Rosa came into this world weighing maybe 20 grams, all pink with unruly yellowish down. I, nor any other human, knew her then. I also never met her parents, but I imagine they loved her, and cared for her. They stroked her body with their beaks, pulling at the sheath of her new feathers so they could sprout rainbow and rise over the earth. But then one day men came to her home, broke into it, and pulled Rosa screaming from the warm comfort of the place where she was safe, loved. At least that is one version of her early life. Another telling is that the men hacked into her pine tree, and felled it to get to Rosa on the ground. However she became a prisoner of human desire, she ended up with broken legs and wings. Her parents swooped, calling until they were hoarse, but to no avail. They would never see Rosa again.

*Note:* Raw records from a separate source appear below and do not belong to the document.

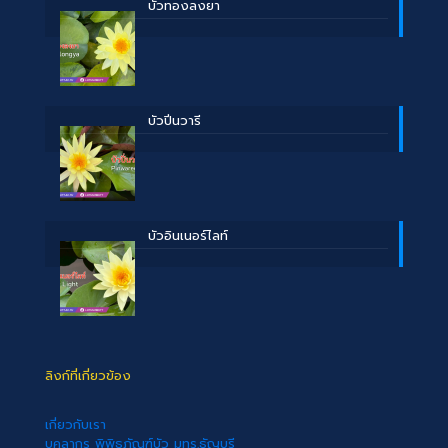
บััวทองลงยา
บัวปิ่นวารี
บัวอินเนอร์ไลท์
ลิงก์ที่เกี่ยวข้อง
เกี่ยวกับเรา
บุคลากร พิพิธภัณฑ์บัว มทร.ธัญบุรี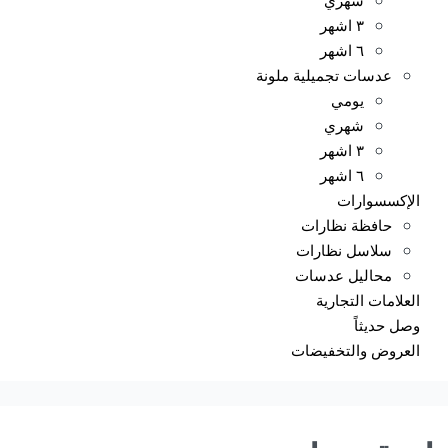
٣ اشهر
٦ اشهر
عدسات تجميلية ملونة
يومي
شهري
٣ اشهر
٦ اشهر
الإكسسوارات
حافظة نظارات
سلاسل نظارات
محاليل عدسات
العلامات التجارية
وصل حديثاً
العروض والتخفيضات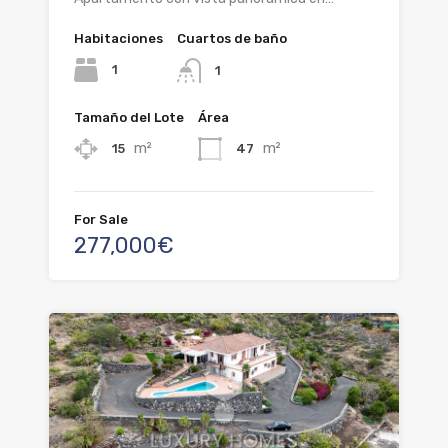
Habitaciones
Cuartos de baño
1
1
Tamaño del Lote
Área
m²
m²
15
47
For Sale
277,000€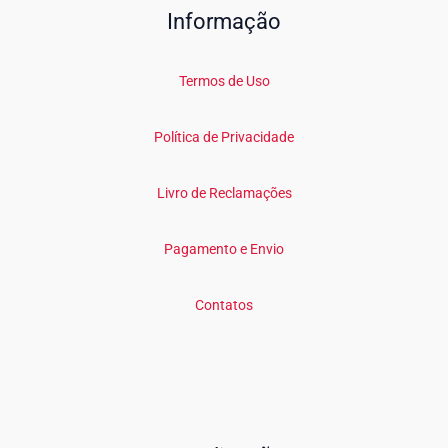
Informação
Termos de Uso
Política de Privacidade
Livro de Reclamações
Pagamento e Envio
Contatos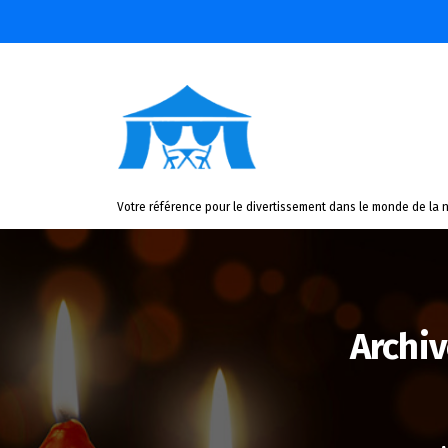
Aller
au
contenu
Votre référence pour le divertissement dans le monde de la n
Archi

Rosa now entered into a dark time. Men bound her in a burlap sack so she wouldn’t move and could be easily moved from the fields to the nearby town. She was given little water, and heard no longer the sounds and words of comfort that she had known before. No attention was given to her brokenness, even though she cried in pain as she was moved clandestinely from house to house. New men with a different vision for how to meet desire, found her in squalor, fed only corn mush. Her legs were swollen, scabbed over from where the bones had once protruded (see photo above). Tomas Manzanares, he himself with deep scars and bone wounding from those that would take from both indigenous and parrot alike, took care of Rosa, nursing her to some semblance of health, at least enough to grow out her feathers, though dull and damaged with bars of stress that told the story of how her life was full of such loss and sorrow. I saw her pictures from afar and wondered if she would ever fly, let alone live.
Anayda caring for Rosa
Live she did, finding her way to Anayda. Anayda and her spouse Santiago, and other villagers, had been taking in rescued scarlet macaws and yellow-naped parrots for the past 2.5 years in the village of Mabita in La Moskitia, Honduras. Rosa joined this liberated flock, though she had to be hand carried from branch to feeding platform to porch. I met her when she was nearly 18 months old, a sad and pain-ridden being. She cried constantly, her lungs were congested, she was desperately thin, her ears leaked fluid from a mite infestation, and her legs were bowed out – one side from a break, the other, dislocated at the hip. She could not extend her wings either, both with internal tissues scarred and joints contracted, evidence of the early fractures that had not been tended to or allowed a chance to heal. I thought she would die, and said so to Anayda. “Without you, Rosa will not live.” Anayda heard that as a charge and did not let Rosa die. She continued the treatments I began, and never let Rosa out of her sight. When she went to Nicaragua to tend fields, Rosa rode in her shirt, both of them behind Santiago on a motorcycle.
Rosa in September 2013
I next saw Rosa when she was two, and she was a fine thing. Still fearfully thin, she had regained her health, her feathers had grown in shiny and shockingly red, the disease gone and replaced with some feistiness. By three she was attempting short flights, abrupt in their landing but able to get her closer to her companion Anayda, and the other macaws. Macaws, being macaws, would often pick on her, but some were her friends, such as Lempira who preened her feathers and kept her company at night. Then Lempira healed enough to fly, so he would go off with all the other macaws, leaving Rosa often alone in Casa Ara. That didn’t stop Rosa from engaging in the world, using her beak for balance and to walk, taking hobbling steps with her bowed legs and curled feet to get to food and to companionship.
Rosa had found a safe home in Mabita, Honduras - now two years old
I got to spend two months with her near her 4th birthday. I wondered about her future, all broken, so un-macaw-like with her diminished ability (earth please forgive me for such thoughts). I am a hobbler too, legs in declining function, so it is perhaps really myself whom I judge for being less than my species can be. I watched Rosa closely, and found a fierce friend, for she taught me that even the broken can yet shine and serve.